= Harrigan (song) =

1908 song written by George M. Cohan

"Harrigan" is a song written by George M. Cohan for the short-lived 1908 Broadway musical Fifty Miles from Boston when it was introduced by James C. Marlowe. It celebrates, and to some extent mocks, his own Irish heritage. It is also an affectionate homage to Edward Harrigan, a previous great Irish American contributor to American musical theater.

The song was performed by James Cagney and Joan Leslie in the 1942 film Yankee Doodle Dandy, a biopic of Cohan's life. In that film it was portrayed as an early work of Cohan's that he was shopping around. In real life, by 1907 he had already scored some major Broadway hits and had little need to try to sell individual songs to producers.

Contemporary Irish-American singer Billy Murray made a very popular recording of the song for Victor Records (catalog No. 5197) in 1907. In his version, the answer "Harrigan!" to each question is shouted by a background group. Edward Meeker was another who enjoyed success with his recording of the song in 1907.

==Lyrics==

Who is the man who will spend or will even lend?
Harrigan, that's me!
Who is your friend when you find that you need a friend?
Harrigan, that's me!
For I'm just as proud of my name, you see
As an emperor, czar or a king could be
Who is the man helps a man ev'ry time he can?
Harrigan, that's me!

H, A, double-R, I, G, A, N spells Harrigan
Proud of all the Irish blood that's in me
Divvil a man can say a word agin me
H, A, double-R, I, G, A, N you see
Is a name that a shame never has been connected with
Harrigan, that's me!

Who is the man never stood for a gadabout?
Harrigan, that's me!
Who is the man that the town's simply mad about?
Harrigan that's me!
The ladies and babies are fond of me
I'm fond of them, too, in return, you see
Who is the gent that's deserving a monument?
Harrigan, that's me!

H, A, double-R, I, G, A, N spells Harrigan
Proud of all the Irish blood that's in me
Divvil a man can say a word agin me
H, A, double-R, I, G, A, N you see
Is a name that a shame never has been connected with
Harrigan, that's me!

Bing Crosby included the song in a medley on his album 101 Gang Songs (1961)

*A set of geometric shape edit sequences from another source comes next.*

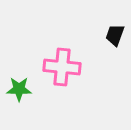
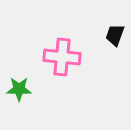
pink cross: moved 10 px up
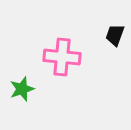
green star: moved 3 px right; rotated 20 degrees counterclockwise
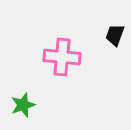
green star: moved 1 px right, 16 px down
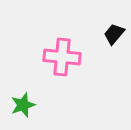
black trapezoid: moved 1 px left, 1 px up; rotated 20 degrees clockwise
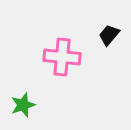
black trapezoid: moved 5 px left, 1 px down
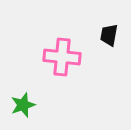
black trapezoid: rotated 30 degrees counterclockwise
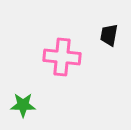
green star: rotated 20 degrees clockwise
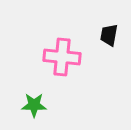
green star: moved 11 px right
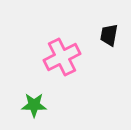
pink cross: rotated 33 degrees counterclockwise
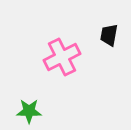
green star: moved 5 px left, 6 px down
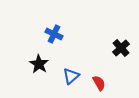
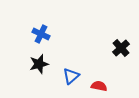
blue cross: moved 13 px left
black star: rotated 24 degrees clockwise
red semicircle: moved 3 px down; rotated 49 degrees counterclockwise
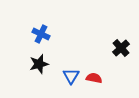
blue triangle: rotated 18 degrees counterclockwise
red semicircle: moved 5 px left, 8 px up
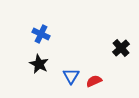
black star: rotated 30 degrees counterclockwise
red semicircle: moved 3 px down; rotated 35 degrees counterclockwise
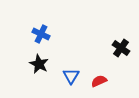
black cross: rotated 12 degrees counterclockwise
red semicircle: moved 5 px right
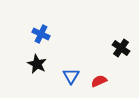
black star: moved 2 px left
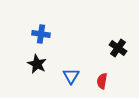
blue cross: rotated 18 degrees counterclockwise
black cross: moved 3 px left
red semicircle: moved 3 px right; rotated 56 degrees counterclockwise
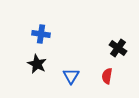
red semicircle: moved 5 px right, 5 px up
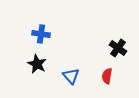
blue triangle: rotated 12 degrees counterclockwise
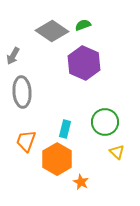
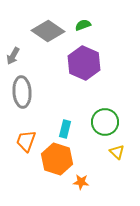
gray diamond: moved 4 px left
orange hexagon: rotated 12 degrees counterclockwise
orange star: rotated 21 degrees counterclockwise
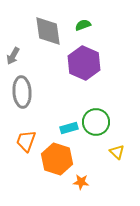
gray diamond: rotated 48 degrees clockwise
green circle: moved 9 px left
cyan rectangle: moved 4 px right, 1 px up; rotated 60 degrees clockwise
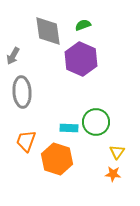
purple hexagon: moved 3 px left, 4 px up
cyan rectangle: rotated 18 degrees clockwise
yellow triangle: rotated 21 degrees clockwise
orange star: moved 32 px right, 8 px up
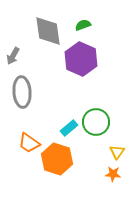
cyan rectangle: rotated 42 degrees counterclockwise
orange trapezoid: moved 3 px right, 2 px down; rotated 75 degrees counterclockwise
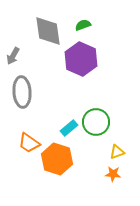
yellow triangle: rotated 35 degrees clockwise
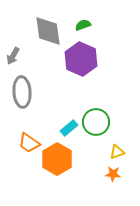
orange hexagon: rotated 12 degrees clockwise
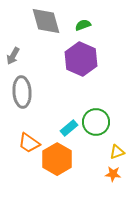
gray diamond: moved 2 px left, 10 px up; rotated 8 degrees counterclockwise
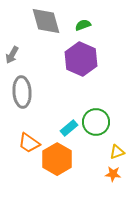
gray arrow: moved 1 px left, 1 px up
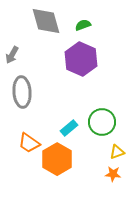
green circle: moved 6 px right
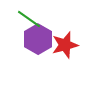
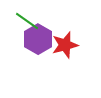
green line: moved 2 px left, 2 px down
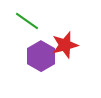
purple hexagon: moved 3 px right, 17 px down
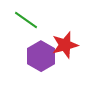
green line: moved 1 px left, 1 px up
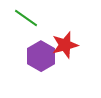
green line: moved 2 px up
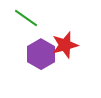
purple hexagon: moved 2 px up
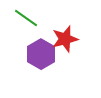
red star: moved 6 px up
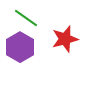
purple hexagon: moved 21 px left, 7 px up
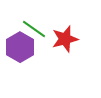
green line: moved 8 px right, 11 px down
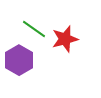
purple hexagon: moved 1 px left, 13 px down
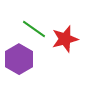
purple hexagon: moved 1 px up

The song was used decades later for a 1960-1961 ABC television series, Harrigan and Son, about a father-and-son law firm. Its lead players, Pat O'Brien and Roger Perry, would sing the song, silhouetted behind the closing credits of the show.

In his New York gubernatorial campaigns in 1954 and 1958, as well as his bid for the Democratic presidential nomination in 1956, Averell Harriman used a variation of the song, which sang of "H, A, double-R, I, M, A, N". In 1960, John F. Kennedy's campaign released a recording of Frank Sinatra singing a version of "High Hopes" that included lyrics written specifically for "K, E, double-N, E, D, Y"

The song was adapted - replacing "H, A, double-R, I, G, A, N" with "G, I, double-L, I, G, A, N" - in the Gilligan's Island episode "The Little Dictator", when Gilligan dreams that he is the president of a banana republic.

It was also featured several times in the 1938 film "Hold That Co-ed" as a campaign theme song for John Barrymore's character "Governor Gabby Harrigan".

The song is subject of multiple parodies in American juvenile oral tradition, with versions about "L, O, Double L, I, P, O, P" or "D, A, V, E, N, P, O, R, T" and others. Examples can be found in "The Whim-Wham Book" by Duncan Emrich and in "Greasy Grimy Gopher Guts: The Subversive Folklore of Childhood" by Josepha Sherman and T. K. F. Weisskopf.

The Kidsongs Kids and the Biggles covered the song in their 1998 video "Adventures in Biggleland: Meet the Biggles".

The term "divvil" is an Irish expression that often found its way into Irish songs of that era. It essentially means "nary" or "hardly". [edit] “divvil” is Scots and Irish slang for “devil.” Meaning “only a devil would say a word against me,” or “anyone who speaks against me should be ‘bedeviled.’”

Allan Sherman's short medley of Cohan song parodies included this tune, reworked to sing about pianist Vladimir Horowitz.

A character sings the song in A Couple of Hamburgers, a short story by James Thurber.